- Directed by: Moussa Ouane
- Screenplay by: Moussa Ouane, Pascal Letellier
- Produced by: Dominant 7, RVP Sud
- Cinematography: Jacques Besse
- Edited by: Carole Equer-Harmy
- Release date: 1999;
- Running time: 45 minutes
- Countries: France Mali
- Language: a

= L'Esprit de Mopti =

L'Esprit de Mopti (spirit of Mopti) is a 1999 documentary film about the city of Mopti, Mali, directed by Moussa Ouane.

== Synopsis ==
In central Mali, where desert and savannah meet, lies Mopti, a major Muslim city and commercial junction on the Niger River. Every Thursday, merchants from different ethnic groups meet at the market. All the languages spoken in Mali are used in Mopti where bartering reigns according to ancient tradition. This is the "spirit of Mopti", made up of tolerance, humour, respect for the other, exchange and trade.

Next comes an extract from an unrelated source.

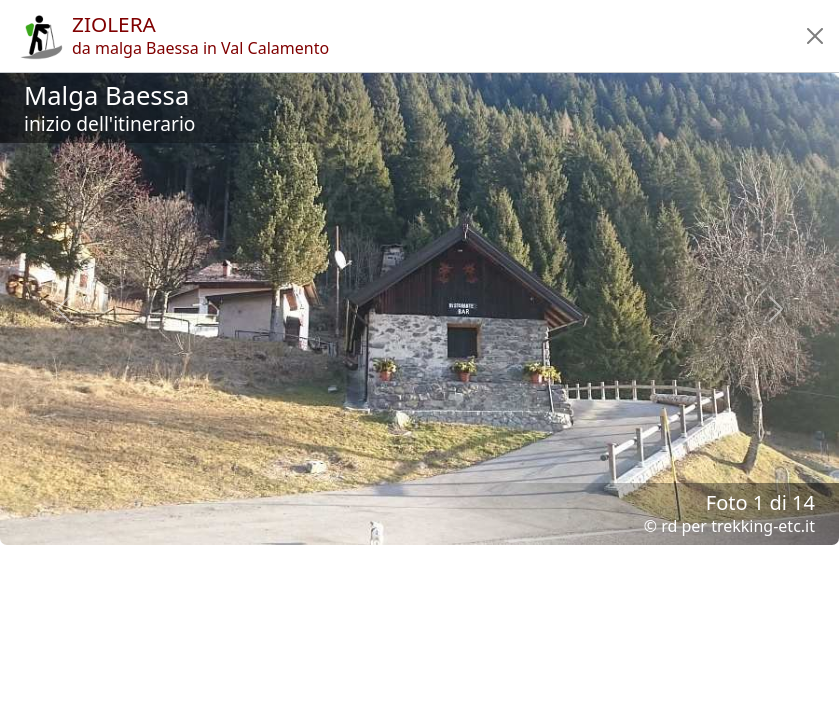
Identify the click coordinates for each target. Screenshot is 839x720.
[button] (815, 36)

This documentary describes this spirit through five representative characters: a Dogon, a Bozo, a Fulani herder, a Tuareg stockbreeder, and a Bella son of the city and carter.

== Awards ==
- 2000 Golden Dhow Award in the documentary video category at the Festival of the Dhow Countries (Zanzibar International Film Festival).